I nodded.  I rang them up.  I took money.  I handed them change.  I put stuff into bags, including the empty Slim-Jim package.  I handed bags fto them.  I watched them head toward the front door.  
It was at this point that the thought came to me that I should say something.  "Don't go out there," or "Wait, I'll tell them I made a mistake."  
"Uh..."  Came out before they opened the door and stepped out on to the store's sidewalk.  
Suddenly, the front of the store was filled with lights.  I guess the police cars pulled in with their lights off.  I saw Donny and Randy raise their hands.  I saw them kneel.  I saw Randy throw his half eaten Slim Jim to the ground at some command.  I bowed my head, stared at the counter and waited.  
A police man came in.  Young cop.  Still fit.  I think it was his hand pulling customers out of the way.  He spoke like he was auditioning for the role of Sgt.
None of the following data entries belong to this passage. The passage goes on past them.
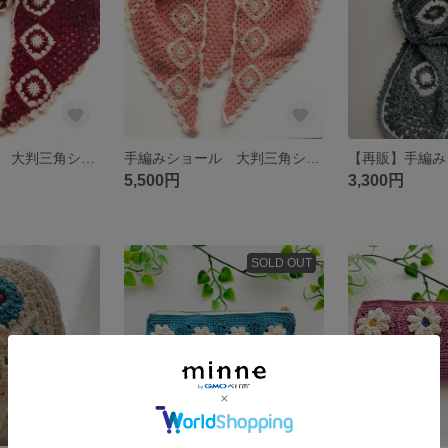
手編みショール 大判三角ショール(レッド) 【一点物】
手編みショール 大判三角ショール
5,500円
3,300円
SOLD OUT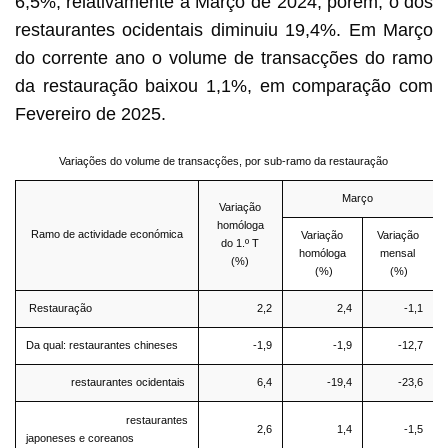
6,5%, relativamente a Março de 2024, porém, o dos
restaurantes ocidentais diminuiu 19,4%. Em Março
do corrente ano o volume de transacções do ramo
da restauração baixou 1,1%, em comparação com
Fevereiro de 2025.
Variações do volume de transacções, por sub-ramo da restauração
Março
Variação
homóloga
Ramo de actividade económica
Variação
Variação
do 1.º T
homóloga
mensal
(%)
(%)
(%)
Restauração
2,2
2,4
-1,1
Da qual: restaurantes chineses
-1,9
-1,9
-12,7
restaurantes ocidentais
6,4
-19,4
-23,6
restaurantes
2,6
1,4
-1,5
japoneses e coreanos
Friday in a remake of Dragnet.  
"We've determined that they individuals in question are associated with the entertainment venue currently operating up the street.  You mentioned in your 911 call a bulletin from your company?"  
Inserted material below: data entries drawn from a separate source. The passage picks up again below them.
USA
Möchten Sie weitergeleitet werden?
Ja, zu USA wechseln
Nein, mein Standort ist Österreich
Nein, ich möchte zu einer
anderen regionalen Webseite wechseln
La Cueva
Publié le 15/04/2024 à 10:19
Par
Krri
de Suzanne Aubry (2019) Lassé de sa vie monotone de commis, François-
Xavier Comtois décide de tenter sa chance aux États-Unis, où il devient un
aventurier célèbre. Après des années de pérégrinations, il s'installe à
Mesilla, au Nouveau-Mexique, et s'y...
I lead him to where the bulletin was posted.  He read it.  I read it with him.  Reading it this time, I could see differences that I hadn't spotted reading it before.  The two suspects wore hooded sweatsuit jackets with the hoods over the caps.  They were red, the baseball caps, with the logos of a specific sports team.  
"Hmm."  The policeman seemed to be expressing a negative opinion about my observation skills with that grunt.  "One of the individuals had a snack product that was contaminated when he complied with our instruction to release it.  I suggest that you might want to replace it as a good faith gesture."  
Sure.  Of course.  No problem.  
Donny and Randy came back inside.  I replaced the Slim-Jims and other stuff that had been ruined when the police tore open the bags they were holding.  They said nothing to me.  I said nothing to them.  
The carnival was still there the next night.  The people that visited the carnival came in to buy the toothpaste and deodorant that they needed the next day.  About a forty-five minutes later the carnival people arrived.  
Donny came in again.  As before, he got to the end of the line.  He waved all of his friends and co-workers ahead of him.  I helped everyone as they came through.  I tried not to look at Donny.  
The scraggily haired girl was right ahead of him in line.  She gave me a nasty, hateful look as I handed her bag to her.  Donny was next.  I didn't look up at him as I rang up his purchase.  It was one of the most embarrassing moments in my life.  
"Hey..."  
I braced myself for a tirade that put into words what Scraggily haired girl had said with her look. 
"Buddy.  Shit happens, ya know.  But we can at least try to be friends, can't we?"  
"I'msosorryaboutwhathappenedtheygaveusthisbulletinIthoughtitwasyouandyourfriendbutIknowitwasn'tandI'mreallyreallysorryIfIhadreaditmorecarefullyIwouldhaveknownitwasn'tyoutwoguysbutyoukeptlettingpeoplegoaheadofyouandIthoughtyouwantedwitnessesoutofthewaybeforeyourobbed..."  The words poured out of my mouth nonstop.  
Only when Donny raised his hands, as if I was holding a gun on him to take his money, and said, "Hey, hey...  It's Ok!" was I able to stop.  
The carnival left a couple of days after that.  I left that 7-11 a couple of years after that.  I didn't see Donny again, either that year or the next couple of years the carnival came returned.  
Since then, I make a practice of reading the instructions I'm given for a job or project before starting it.  I do this because I don't like making mistakes.